The Hybrid Multicloud War

Motivation - With all the noise on cloud adoption, the bulk of workloads still live in the on- premises datacenters at most of the enterprises worldwide. Why? any number of reasons, ranging from ongoing security or compliance concerns to difficulty in data migration. I have seen numbers like 80% of workloads and 80% of enterprise IT spending still focused behind the firewall (private cloud) with the rest going to public cloud. However, the trend is definitely towards embracing hybrid cloud and multicloud architectures.

The hybrid cloud model employs both on-premises and public cloud resources, orchestrating workloads between the two. Related to this is the multicloud approach, which uses two or more public cloud providers, allowing engineering teams to leverage both to address their specific needs, but typically steers clear of on-premise infrastructure or private clouds. Beginning at the end of 2018 and throughout 2019, several new services aimed specifically at customers with hybrid or multicloud architectures were released. We give a brief review below.
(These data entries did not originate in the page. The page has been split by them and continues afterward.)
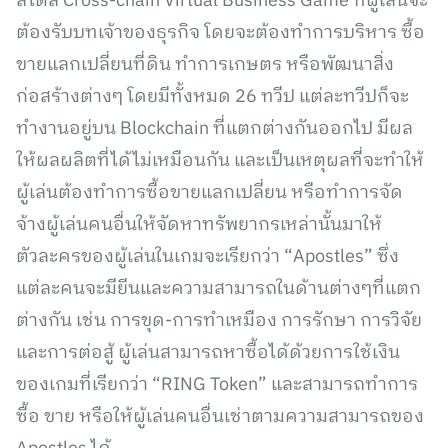
สไตล์ Cross-chain Virtual Business Game ที่ผู้เล่นจะ
ต้องรับบทเจ้าของธุรกิจ โดยจะต้องทำการบริหาร ซื้อ
ขายแลกเปลี่ยนที่ดิน ทำการเกษตร หรือพัฒนาสิ่ง
ก่อสร้างต่างๆ โดยมีทั้งหมด 26 ทวีป แต่ละทวีปก็จะ
ทำงานอยู่บน Blockchain ที่แตกต่างกันออกไป มีผล
ให้ผลผลิตที่ได้ไม่เหมือนกัน และเป็นเหตุผลที่จะทำให้
ผู้เล่นต้องทำการซื้อขายแลกเปลี่ยน หรือทำการจัด
จ้างผู้เล่นคนอื่นให้จัดหาทรัพยากรเหล่านั้นมาให้
ตัวละครของผู้เล่นในเกมจะเรียกว่า “Apostles” ซึ่ง
แต่ละคนจะมียีนและความสามารถในด้านต่างๆที่แตก
ต่างกัน เช่น การขุด-การทำเหมือง การรักษา การวิจัย
และการต่อสู้ ผู้เล่นสามารถหาซื้อได้ด้วยการใช้เงิน
ของเกมที่เรียกว่า “RING Token” และสามารถทำการ
ซื้อ ขาย หรือให้ผู้เล่นคนอื่นเช่าตามความสามารถของ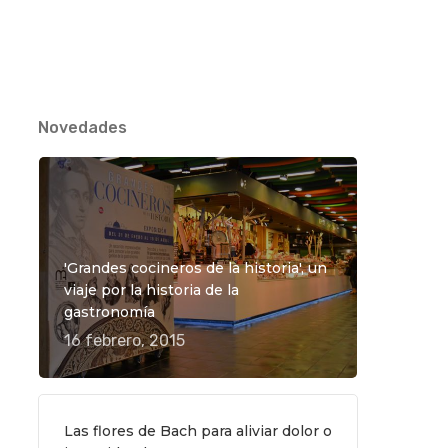
Novedades
TO
'Grandes cocineros de la historia', un
viaje por la historia de la
gastronomía
16 febrero, 2015
Las flores de Bach para aliviar dolor o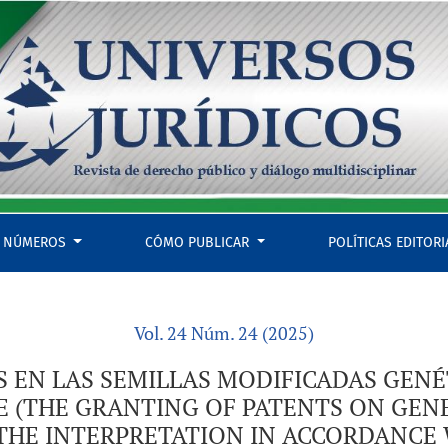
ENÉTICA-MENTE A LA LUZ DE LA INTERPRETACIÓN CONFORME (T
NÚMEROS
CÓMO PUBLICAR
POLÍTICAS EDITOR
Vol. 24 Núm. 24 (2025)
 EN LAS SEMILLAS MODIFICADAS GENÉ
(THE GRANTING OF PATENTS ON GENE
 THE INTERPRETATION IN ACCORDANCE 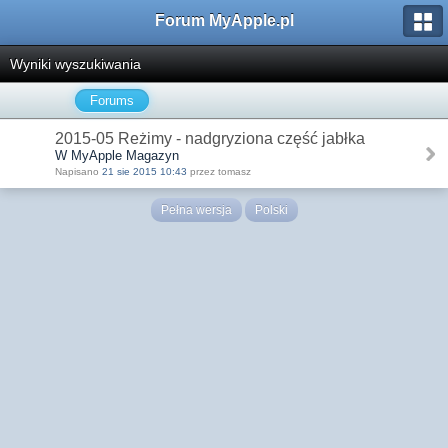
Forum MyApple.pl
Wyniki wyszukiwania
Forums
2015-05 Reżimy - nadgryziona część jabłka
W MyApple Magazyn
Napisano
21 sie 2015 10:43
przez tomasz
Pełna wersja
Polski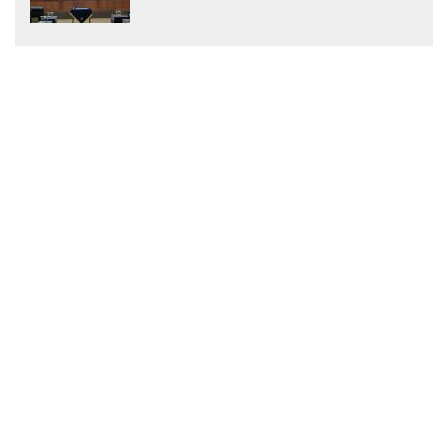
Menjadi Peraturan Daerah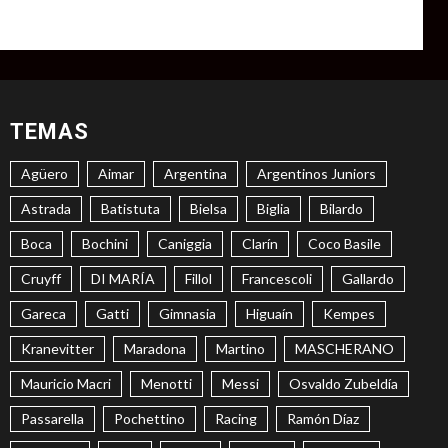
TEMAS
Agüero
Aimar
Argentina
Argentinos Juniors
Astrada
Batistuta
Bielsa
Biglia
Bilardo
Boca
Bochini
Caniggia
Clarín
Coco Basile
Cruyff
DI MARÍA
Fillol
Francescoli
Gallardo
Gareca
Gatti
Gimnasia
Higuaín
Kempes
Kranevitter
Maradona
Martino
MASCHERANO
Mauricio Macri
Menotti
Messi
Osvaldo Zubeldía
Passarella
Pochettino
Racing
Ramón Díaz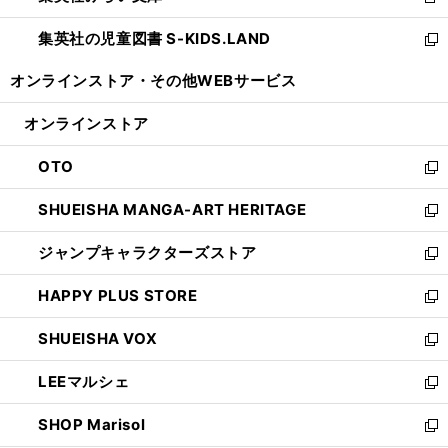
新
開
ウ
ン
し
集英社の児童図書 S-KIDS.LAND
く
で
ド
い
新
開
ウ
ウ
し
オンラインストア・
その他WEBサービス
く
で
ィ
い
開
ン
ウ
オンラインストア
く
ド
ィ
ウ
ン
OTO
で
ド
新
開
ウ
し
SHUEISHA MANGA-ART HERITAGE
く
で
い
新
開
ウ
し
ジャンプキャラクターズストア
く
ィ
い
新
ン
ウ
し
HAPPY PLUS STORE
ド
ィ
い
新
ウ
ン
ウ
し
SHUEISHA VOX
で
ド
ィ
い
新
開
ウ
ン
ウ
し
LEEマルシェ
く
で
ド
ィ
い
新
開
ウ
ン
ウ
し
SHOP Marisol
く
で
ド
ィ
い
新
開
ウ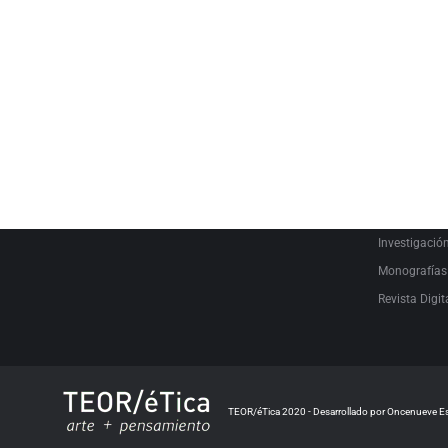
SEARCH
PRODUCT C
Audiovisual
Catálogo
Escrituras L
Estudio
Investigació
Monografías
Revista Digit
TEOR/éTica 2020 - Desarrollado por Oncenueve E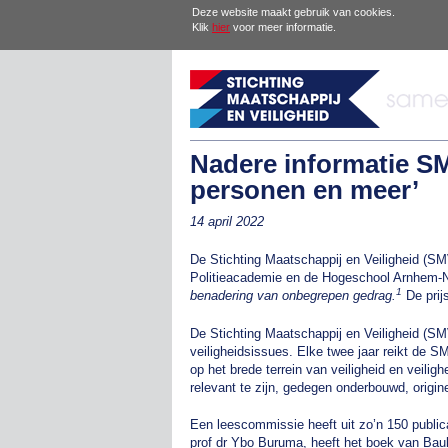
Deze website maakt gebruik van cookies.
Klik
hier
voor meer informatie.
Nadere informatie S
personen en meer’
14 april 2022
De Stichting Maatschappij en Veiligheid (S
Politieacademie en de Hogeschool Arnhem-Ni
1
benadering van onbegrepen gedrag.
De prij
De Stichting Maatschappij en Veiligheid (SM
veiligheidsissues. Elke twee jaar reikt de S
op het brede terrein van veiligheid en veili
relevant te zijn, gedegen onderbouwd, origine
Een leescommissie heeft uit zo’n 150 publica
prof dr Ybo Buruma, heeft het boek van Ba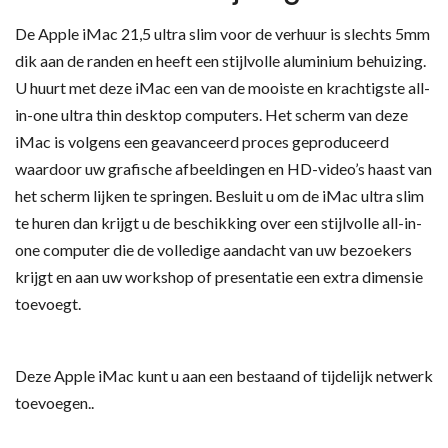
De Apple iMac 21,5 ultra slim voor de verhuur is slechts 5mm
dik aan de randen en heeft een stijlvolle aluminium behuizing.
U huurt met deze iMac een van de mooiste en krachtigste all-
in-one ultra thin desktop computers. Het scherm van deze
iMac is volgens een geavanceerd proces geproduceerd
waardoor uw grafische afbeeldingen en HD-video’s haast van
het scherm lijken te springen. Besluit u om de iMac ultra slim
te huren dan krijgt u de beschikking over een stijlvolle all-in-
one computer die de volledige aandacht van uw bezoekers
krijgt en aan uw workshop of presentatie een extra dimensie
toevoegt.
Deze Apple iMac kunt u aan een bestaand of tijdelijk netwerk
toevoegen..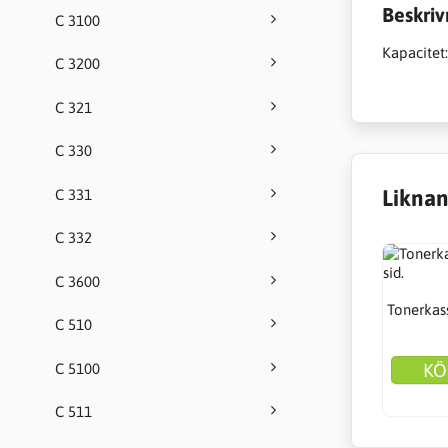
Beskriv
C 3100
Kapacitet
C 3200
C 321
C 330
Liknan
C 331
C 332
C 3600
Tonerkass
C 510
KÖ
C 5100
C 511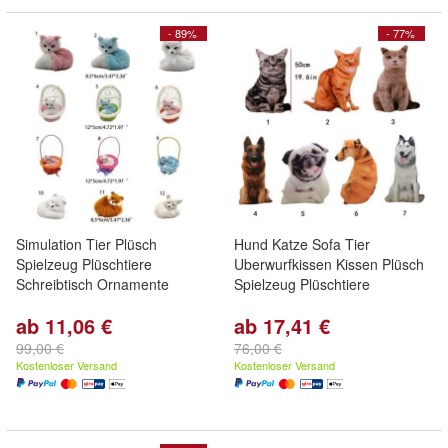
- 89%
- 77%
Simulation Tier Plüsch
Hund Katze Sofa Tier
Spielzeug Plüschtiere
Uberwurfkissen Kissen Plüsch
Schreibtisch Ornamente
Spielzeug Plüschtiere
ab 11,06 €
ab 17,41 €
99,00 €
76,00 €
Kostenloser Versand
Kostenloser Versand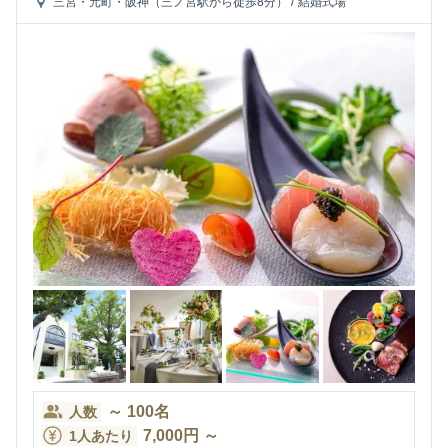
三宮・元町・阪神（三ノ宮駅から徒歩8分）
/
結婚式場
～
100
名
人数
7,000
円
～
1人あたり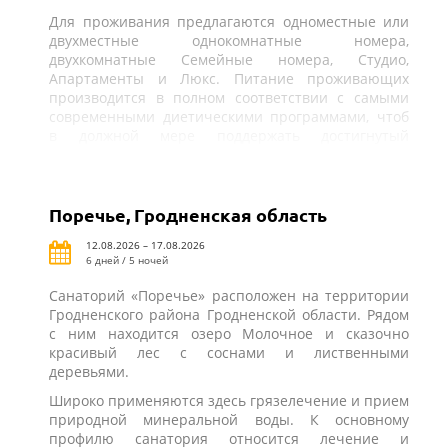
Для проживания предлагаются одноместные или
двухместные однокомнатные номера,
двухкомнатные Семейные номера, Студио,
Апартаменты и Люкс. Питание проживающих
производится в полном соответствии с самыми
современными диетическими программами, чтоб
в должной мере поддержать достигнутый
результат лечения.
Поречье, Гродненская область
12.08.2026 – 17.08.2026
6 дней / 5 ночей
Санаторий «Поречье» расположен на территории
Гродненского района Гродненской области. Рядом
с ним находится озеро Молочное и сказочно
красивый лес с соснами и лиственными
деревьями.
Широко применяются здесь грязелечение и прием
природной минеральной воды. К основному
профилю санатория относится лечение и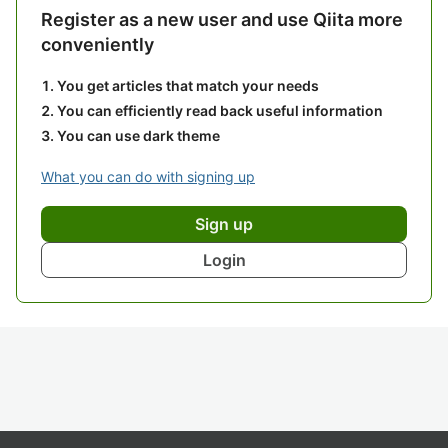
Register as a new user and use Qiita more
conveniently
You get articles that match your needs
You can efficiently read back useful information
You can use dark theme
What you can do with signing up
Sign up
Login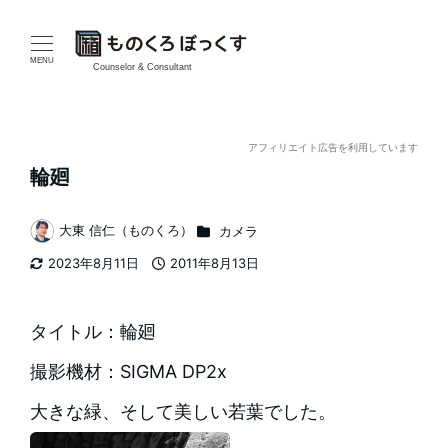
メ
イ
MENU
Counselor & Consultant
ン
コ
アフィリエイト広告を利用しています
輪廻
ン
テ
カテゴリー
大東 信仁（ものくろ）
カメラ
著
2023年8月11日
2011年8月13日
ン
者
更新日
投稿日
ツ
タイトル：輪廻
へ
撮影機材：SIGMA DP2x
移
大きな緑、そして美しい若葉でした。
動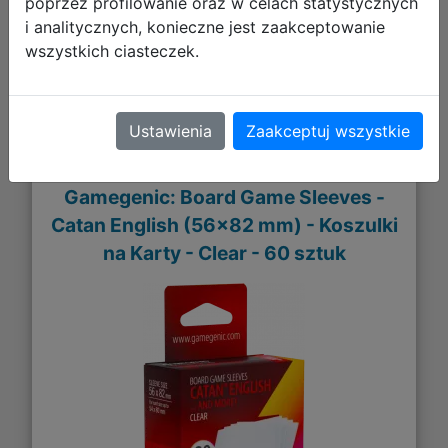
poprzez profilowanie oraz w celach statystycznych
DO KOSZYKA
i analitycznych, konieczne jest zaakceptowanie
wszystkich ciasteczek.
Galeria zdjęć
Ustawienia
Zaakceptuj wszystkie
Gamegenic: Board Game Sleeves -
Catan English (56x82 mm) - Koszulki
na Karty - Clear - 60 sztuk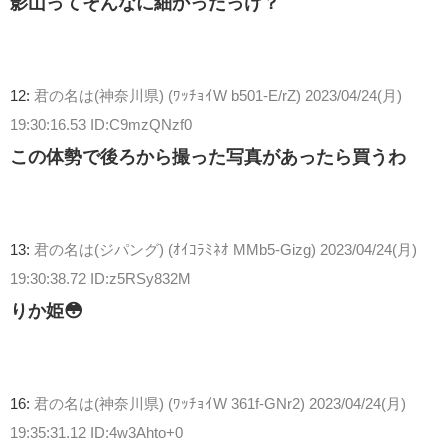
影山ってそんなに細かったっけ？
12:
君の名は(神奈川県) (ﾜｯﾁｮｲW b501-E/rZ)
2023/04/24(月)
19:30:16.53 ID:C9mzQNzf0
この体勢で後ろから撮った写真があったら買うわ
13:
君の名は(ジパング) (ｵｲｺﾗﾐﾈｵ MMb5-Gizg)
2023/04/24(月)
19:30:38.72 ID:z5RSy832M
りか姫😳
16:
君の名は(神奈川県) (ﾜｯﾁｮｲW 361f-GNr2)
2023/04/24(月)
19:35:31.12 ID:4w3Ahto+0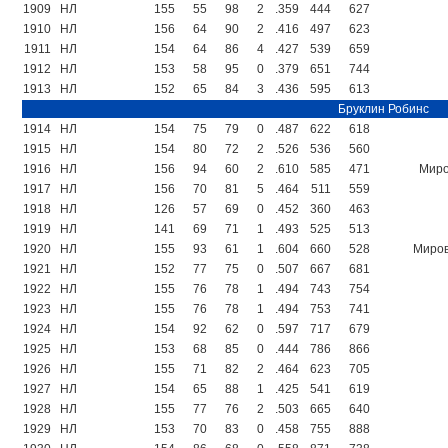
1909
НЛ
155
55
98
2
.359
444
627
1910
НЛ
156
64
90
2
.416
497
623
1911
НЛ
154
64
86
4
.427
539
659
1912
НЛ
153
58
95
0
.379
651
744
1913
НЛ
152
65
84
3
.436
595
613
Бруклин Робинс
1914
НЛ
154
75
79
0
.487
622
618
1915
НЛ
154
80
72
2
.526
536
560
1916
НЛ
156
94
60
2
.610
585
471
Миро
1917
НЛ
156
70
81
5
.464
511
559
1918
НЛ
126
57
69
0
.452
360
463
1919
НЛ
141
69
71
1
.493
525
513
1920
НЛ
155
93
61
1
.604
660
528
Миров
1921
НЛ
152
77
75
0
.507
667
681
1922
НЛ
155
76
78
1
.494
743
754
1923
НЛ
155
76
78
1
.494
753
741
1924
НЛ
154
92
62
0
.597
717
679
1925
НЛ
153
68
85
0
.444
786
866
1926
НЛ
155
71
82
2
.464
623
705
1927
НЛ
154
65
88
1
.425
541
619
1928
НЛ
155
77
76
2
.503
665
640
1929
НЛ
153
70
83
0
.458
755
888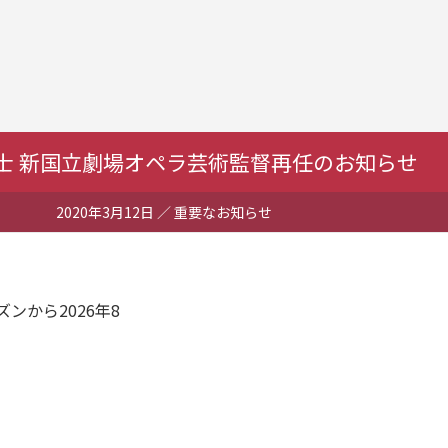
士 新国立劇場オペラ芸術監督再任のお知らせ
2020年3月12日
／ 重要なお知らせ
ンから2026年8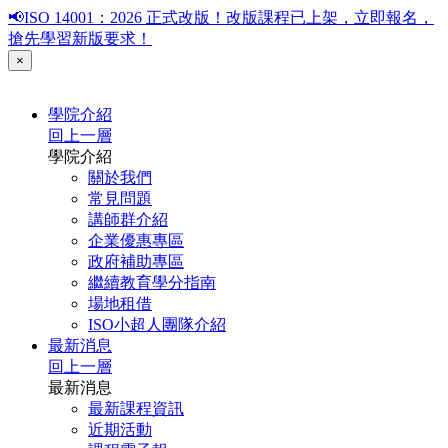
📢ISO 14001：2026 正式改版！改版課程已上架，立即報名，
搶先學習新版要求！
×
學院介紹
回上一層
學院介紹
關於我們
常見問題
講師群介紹
企業優惠專區
政府補助專區
繼續教育學分指南
場地租借
ISO小超人團隊介紹
最新消息
回上一層
最新消息
最新課程資訊
近期活動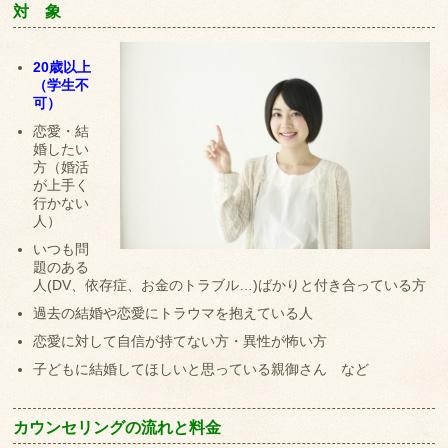
対 象
20歳以上
（学生不
可）
恋愛・結
婚したい
方（婚活
が上手く
行かない
人）
いつも問
題のある
人(DV、依存症、お金のトラブル…)ばかりと付き合っている方
過去の結婚や恋愛にトラウマを抱えている人
恋愛に対して自信が持てない方・異性が怖い方
子どもに結婚してほしいと思っている親御さん など
カウンセリングの流れと料金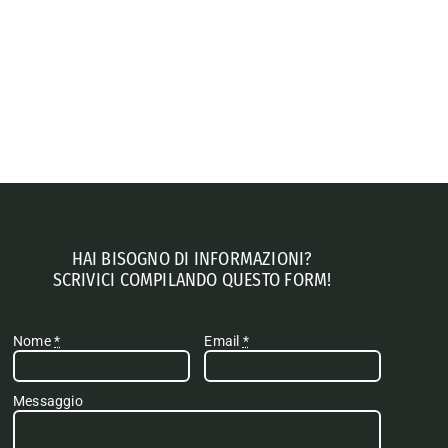
HAI BISOGNO DI INFORMAZIONI?
SCRIVICI COMPILANDO QUESTO FORM!
Nome
*
Email
*
Messaggio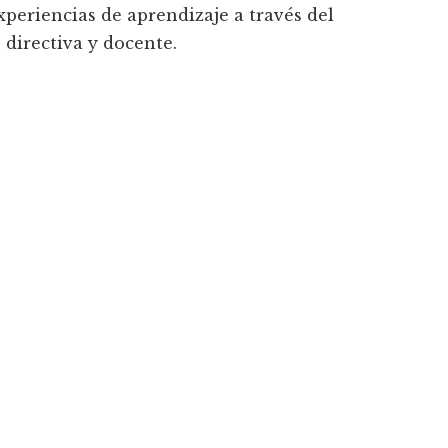
xperiencias de aprendizaje a través del
 directiva y docente.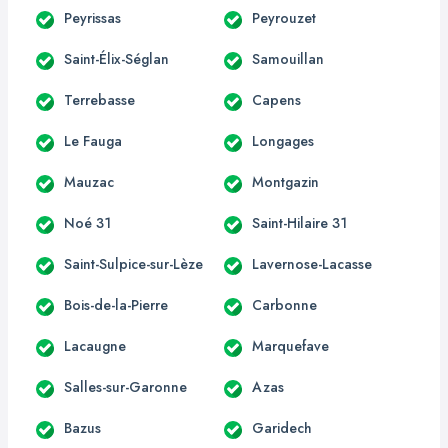
Peyrissas
Peyrouzet
Saint-Élix-Séglan
Samouillan
Terrebasse
Capens
Le Fauga
Longages
Mauzac
Montgazin
Noé 31
Saint-Hilaire 31
Saint-Sulpice-sur-Lèze
Lavernose-Lacasse
Bois-de-la-Pierre
Carbonne
Lacaugne
Marquefave
Salles-sur-Garonne
Azas
Bazus
Garidech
AWS Outpost - Traditionally, AWS has steered away from launching services to assist customers running and managing on-premises workloads. Instead, the cloud platform fostered a public-cloud-only approach and dedicated their resources toward helping businesses migrate to the public cloud. The concept of AWS Outpost (launched at re-Invent 2018), geared toward customers with hybrid cloud architectures, is rather simple. The service enables customers to use AWS compute and storage services (AWS EC2 and EBS) within their own data centers but with hardware provided by AWS. Hence quite AWS-centric still.

Microsoft Azure Arc - Microsoft Azure Arc allows customers to simplify the use of different environments by extending Azure management capabilities to any infrastructure, regardless of its location. By using Kubernetes, Azure Arc provides the ability to deploy and manage container-based applications. However, Azure Arc can also organize other types of resources, such as Windows and Linux services.

Google Anthos - With Google Cloud Anthos (announced last year), customers can take advantage of their existing on-premises or public cloud investments by allowing them to modernize their applications and run them anywhere. At its core, Anthos uses the Google Kubernetes Engine (GKE) and other existing GCP services to provide an easy hybrid pathway and familiar development experience for engineering teams already using Google Cloud. Anthos has extended support for Azure (AWS in future).

While Kubernetes is implemented in both, its use is optional in Azure Arc, which also supports edge computing environments that enable customers to deploy in any infrastructure. In Anthos, on the other hand, Kubernetes is a core part of the tool. It even goes as far as to provide additional tools for converting virtual and bare-metal workloads to containers. This enables them to run in Google Kubernetes Engine, and, therefore, on Anthos. It is a bold move by Google to gain enterprise mindshare. However, GCP has ways to go to match Azure's support infrastructure.

IBM /RedHat Openshift - IBM paid a hefty $34 billion to acquire RedHat and the key motivation was to address the hybrid multicloud world with an emphasis on openness in those environments.. Some workloads will always run in the datacenter, but others will run in the public cloud, whether with the big three or others, from Salesforce, Oracle to IBM. Foundation of that effort is the Openshift enterprise containers and Kubernetes platform. IBM claims that Openshift customers grew from about 1000 last year to more than 1700 now. The latest release Openshift 4.4 makes it easier for developers to monitor the platform and application workloads. It can also manage costs and resources used for apps across hybrid clouds.

Conclusion - Without proper planning, hybrid and multicloud strategies can prevent you from taking full advantage of public cloud benefits, such as price reductions based on volume or the ability to leverage most managed services.

The war is on and every vendor wants you to use their platform. So watch out!